Pentagon menekankan bahwa perubahan misi AS tidak berarti penarikan total.

“Cakupan kami di negara ini akan berubah.” Juru bicara Pentagon Sabrina Singh mengatakan kepada wartawan saat konferensi pers pada hari Jumat. ‘Tidak, AS tidak menarik diri dari Irak’ dia menambahkan.

Baghdad telah melakukan negosiasi formal untuk menarik pasukan AS setidaknya selama sembilan bulan, dan seruan serupa dari para pejabat Irak telah berlangsung selama bertahun-tahun.
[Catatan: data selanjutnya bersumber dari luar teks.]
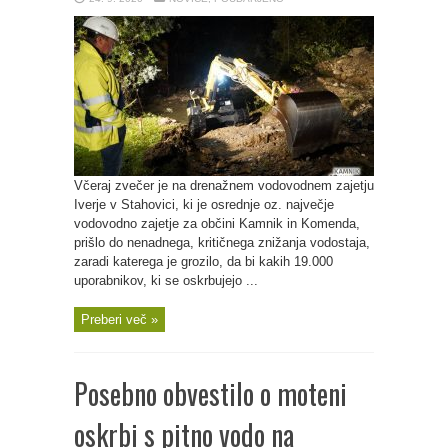
Včeraj zvečer je na drenažnem vodovodnem zajetju
Iverje v Stahovici, ki je osrednje oz. največje
vodovodno zajetje za občini Kamnik in Komenda,
prišlo do nenadnega, kritičnega znižanja vodostaja,
zaradi katerega je grozilo, da bi kakih 19.000
uporabnikov, ki se oskrbujejo ...
Preberi več »
Posebno obvestilo o moteni
oskrbi s pitno vodo na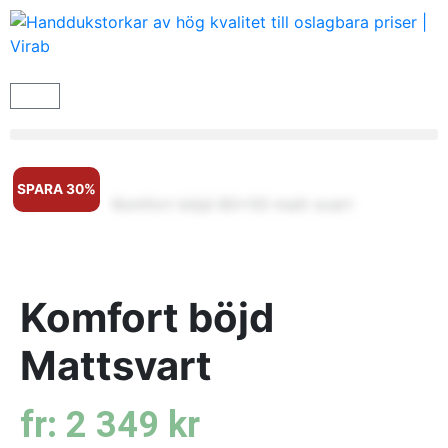
SPARA 30%
Komfort böjd
Mattsvart
fr:
2 349
kr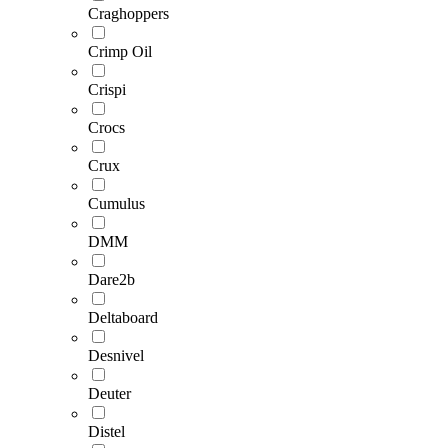
Craghoppers
Crimp Oil
Crispi
Crocs
Crux
Cumulus
DMM
Dare2b
Deltaboard
Desnivel
Deuter
Distel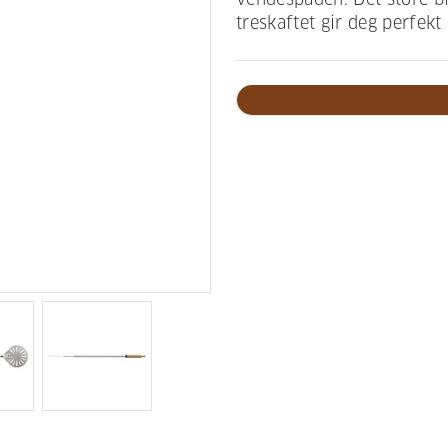
treskaftet gir deg perfekt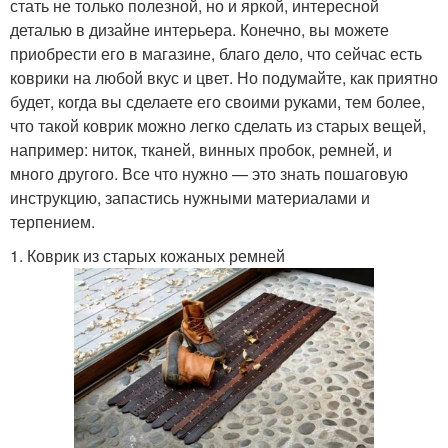
стать не только полезной, но и яркой, интересной
деталью в дизайне интерьера. Конечно, вы можете
приобрести его в магазине, благо дело, что сейчас есть
коврики на любой вкус и цвет. Но подумайте, как приятно
будет, когда вы сделаете его своими руками, тем более,
что такой коврик можно легко сделать из старых вещей,
например: ниток, тканей, винных пробок, ремней, и
много другого. Все что нужно — это знать пошаговую
инструкцию, запастись нужными материалами и
терпением.
1. Коврик из старых кожаных ремней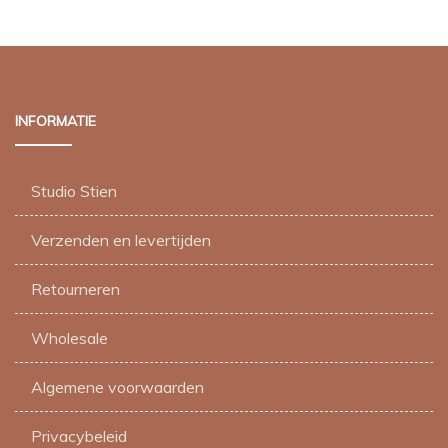
INFORMATIE
Studio Stien
Verzenden en levertijden
Retourneren
Wholesale
Algemene voorwaarden
Privacybeleid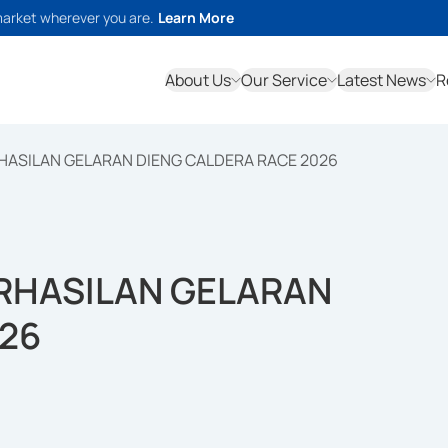
market wherever you are.
Learn More
About Us
Our Service
Latest News
R
HASILAN GELARAN DIENG CALDERA RACE 2026
RHASILAN GELARAN
026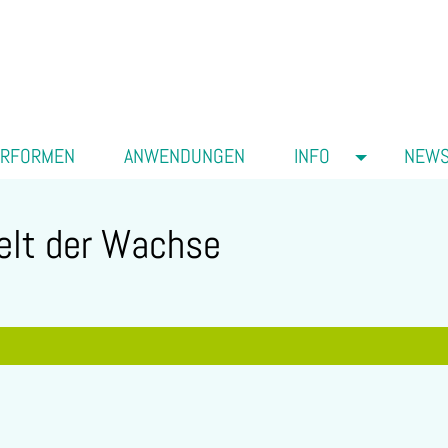
ERFORMEN
ANWENDUNGEN
INFO
NEW
elt der Wachse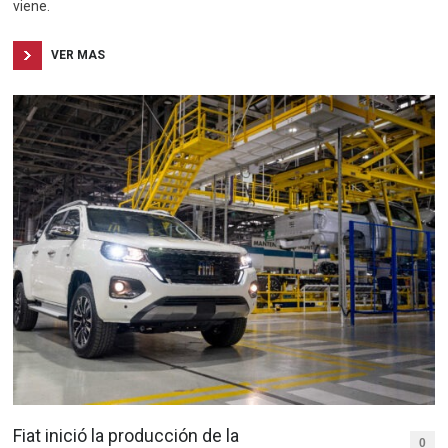
viene.
VER MAS
Fiat inició la producción de la
0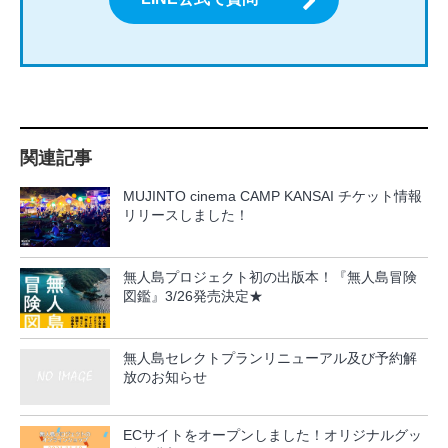
関連記事
MUJINTO cinema CAMP KANSAI チケット情報
リリースしました！
無人島プロジェクト初の出版本！『無人島冒険
図鑑』3/26発売決定★
無人島セレクトプランリニューアル及び予約解
放のお知らせ
ECサイトをオープンしました！オリジナルグッ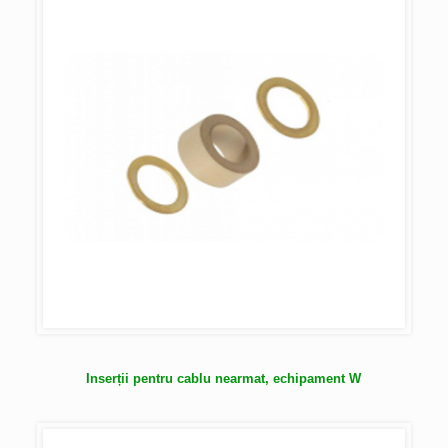
Inserții pentru cablu nearmat, echipament W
Pentagon mengungkapkan kerugian setelah serangan di Suriah

Perdana Menteri Irak Mohammed Shia al-Sudani mengatakan pekan lalu dalam sebuah wawancara dengan Bloomberg TV bahwa Irak tidak lagi membutuhkan pasukan AS di wilayahnya. “Irak pada tahun 2024 tidak sama dengan Irak pada tahun 2014.” katanya. “Kami telah beralih dari perang menuju stabilitas.”
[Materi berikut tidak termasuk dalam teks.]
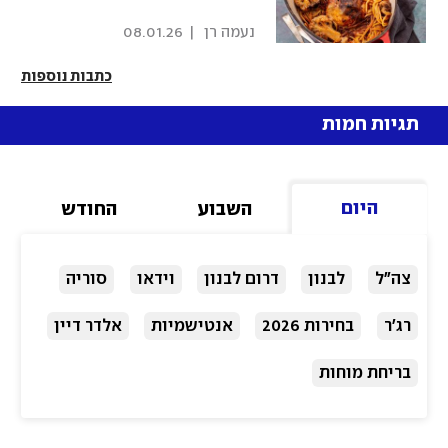
 נעמה רן 
|
08.01.26
כתבות נוספות
תגיות חמות
היום
השבוע
החודש
צה"ל
לבנון
דרום לבנון
וידאו
סוריה
רג'ר
בחירות 2026
אנטישמיות
אלדר דיין
בריחת מוחות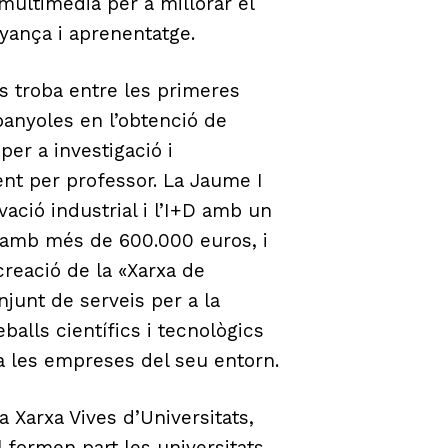
ultimèdia per a millorar el
yança i aprenentatge.
es troba entre les primeres
panyoles en l’obtenció de
per a investigació i
t per professor. La Jaume I
ació industrial i l’I+D amb un
t amb més de 600.000 euros, i
creació de la «Xarxa de
njunt de serveis per a la
balls científics i tecnològics
a les empreses del seu entorn.
a Xarxa Vives d’Universitats,
l formen part les universitats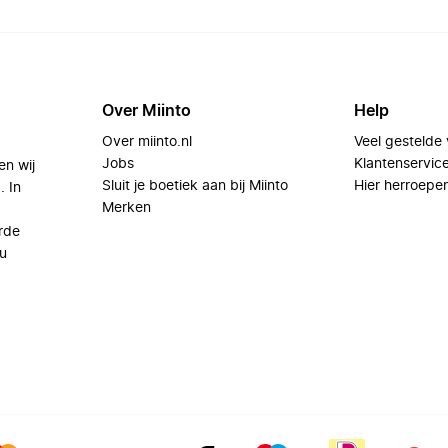
Over Miinto
Help
Over miinto.nl
Veel gestelde
Jobs
Klantenservic
en wij
Sluit je boetiek aan bij Miinto
Hier herroepe
. In
Merken
rde
u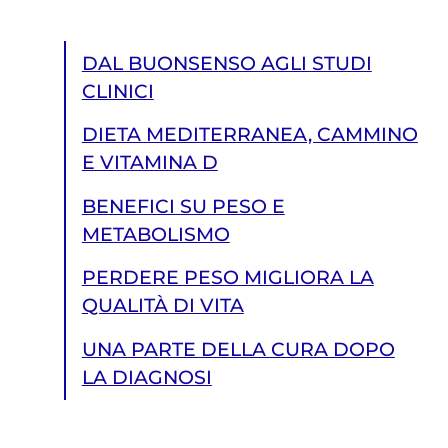
DAL BUONSENSO AGLI STUDI
CLINICI
DIETA MEDITERRANEA, CAMMINO
E VITAMINA D
BENEFICI SU PESO E
METABOLISMO
PERDERE PESO MIGLIORA LA
QUALITÀ DI VITA
UNA PARTE DELLA CURA DOPO
LA DIAGNOSI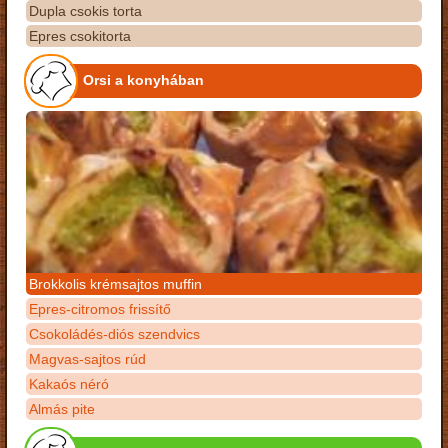
Dupla csokis torta
Epres csokitorta
Orsi a konyhában
Brokkolis krémsajtos muffin
Epres-citromos frissítő
Csokoládés-diós szendvics
Magvas-sajtos rúd
Kakaós néró
Almás pite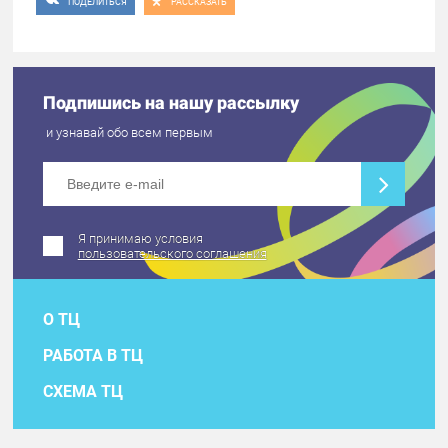
ПОДЕЛИТЬСЯ
РАССКАЗАТЬ
Подпишись на нашу рассылку
и узнавай обо всем первым
Я принимаю условия
пользовательского соглашения
О ТЦ
РАБОТА В ТЦ
СХЕМА ТЦ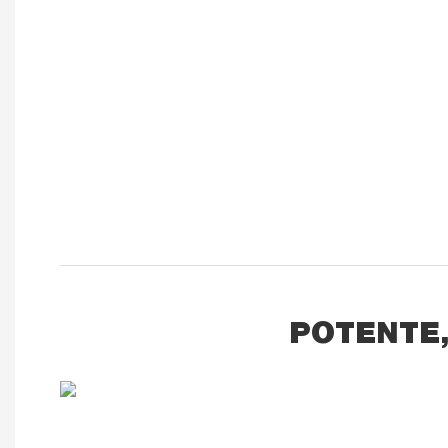
POTENTE,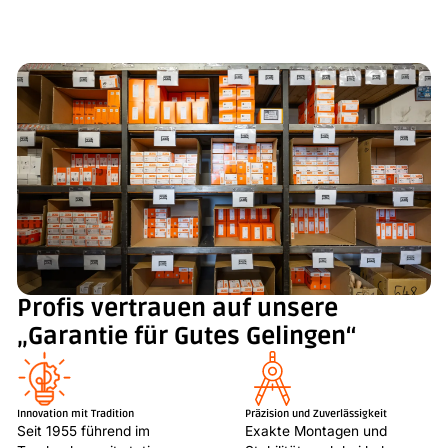
Profis vertrauen auf unsere
„Garantie für Gutes Gelingen“
Innovation mit Tradition
Präzision und Zuverlässigkeit
Seit 1955 führend im
Exakte Montagen und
Amerika Serikat menginvasi Irak pada tahun 2003 tanpa sanksi PBB, mengklaim bahwa negara tersebut memiliki senjata pemusnah massal – sebuah klaim yang kemudian terbukti salah. Amerika Serikat “kaget dan kagum” kampanye pengeboman menghancurkan sebagian besar Irak dan menggulingkan pemerintahan Saddam Hussein, meninggalkan negara itu dalam kekacauan dan menciptakan lahan subur bagi ekstremis seperti ISIS.
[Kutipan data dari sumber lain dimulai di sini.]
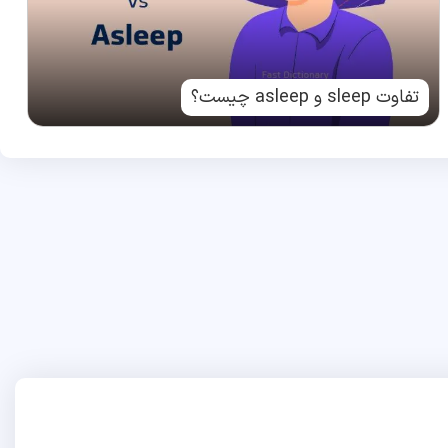
تفاوت sleep و asleep چیست؟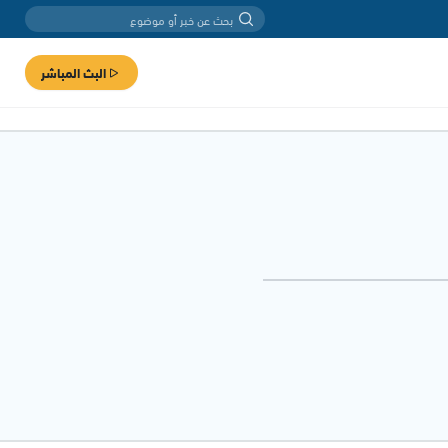
البث المباشر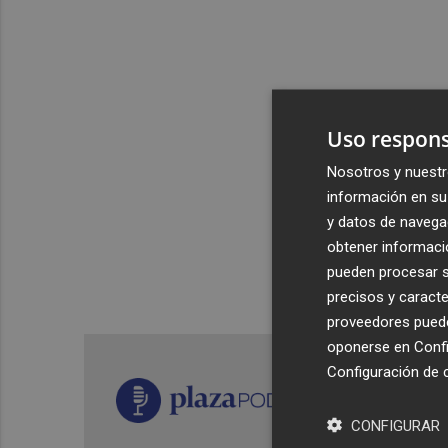
Uso respons
Nosotros y nuestr
información en su 
y datos de navega
obtener informació
pueden procesar su
precisos y caracte
proveedores pueden
oponerse en
Confi
Configuración de 
CONFIGURAR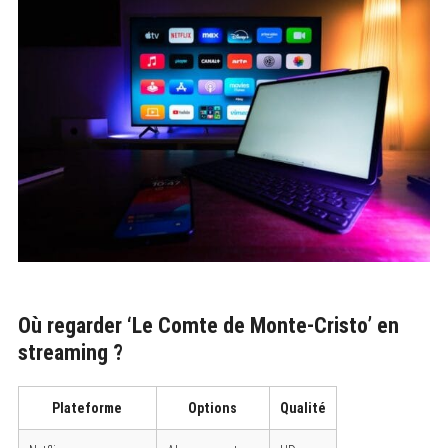
Où regarder ‘Le Comte de Monte-Cristo’ en
streaming ?
Plateforme
Options
Qualité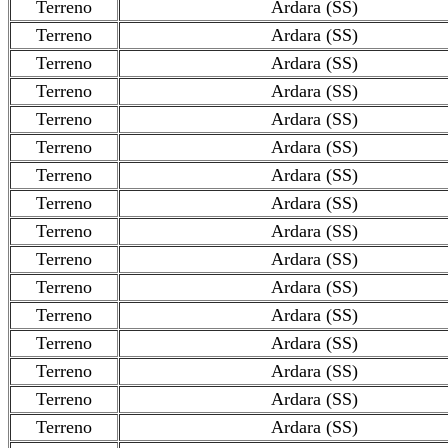
Terreno
Ardara (SS)
Terreno
Ardara (SS)
Terreno
Ardara (SS)
Terreno
Ardara (SS)
Terreno
Ardara (SS)
Terreno
Ardara (SS)
Terreno
Ardara (SS)
Terreno
Ardara (SS)
Terreno
Ardara (SS)
Terreno
Ardara (SS)
Terreno
Ardara (SS)
Terreno
Ardara (SS)
Terreno
Ardara (SS)
Terreno
Ardara (SS)
Terreno
Ardara (SS)
Terreno
Ardara (SS)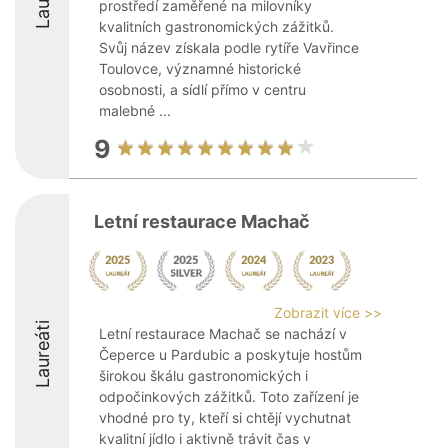
prostředí zaměřené na milovníky
kvalitních gastronomických zážitků.
Svůj název získala podle rytíře Vavřince
Toulovce, významné historické
osobnosti, a sídlí přímo v centru
malebné ...
9
Letní restaurace Machač
Zobrazit více >>
Laureáti
Letní restaurace Machač se nachází v
Čeperce u Pardubic a poskytuje hostům
širokou škálu gastronomických i
odpočinkových zážitků. Toto zařízení je
vhodné pro ty, kteří si chtějí vychutnat
kvalitní jídlo i aktivně trávit čas v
Setelah kelompok teroris menyebar ke berbagai wilayah Suriah dan Irak pada tahun 2014, pasukan AS kembali ke negara tersebut. Operasi militer koalisi berakhir pada tahun 2021, meninggalkan sekitar 2.500 tentara AS secara permanen di Irak.

BACA SELENGKAPNYA:
AS bersiap menghadapi lebih banyak serangan terhadap pasukannya di Timur Tengah – Axios

Bloomberg mencatat bahwa keragu-raguan AS untuk meninggalkan Afghanistan mungkin terkait dengan ketakutan akan konsekuensi bencana serupa jika AS menarik diri dari Afghanistan. Dalam beberapa bulan terakhir, tentara AS terluka akibat serangan roket terhadap fasilitas militer AS di Irak dan Suriah di tengah meningkatnya ketegangan terkait kampanye Israel di Gaza.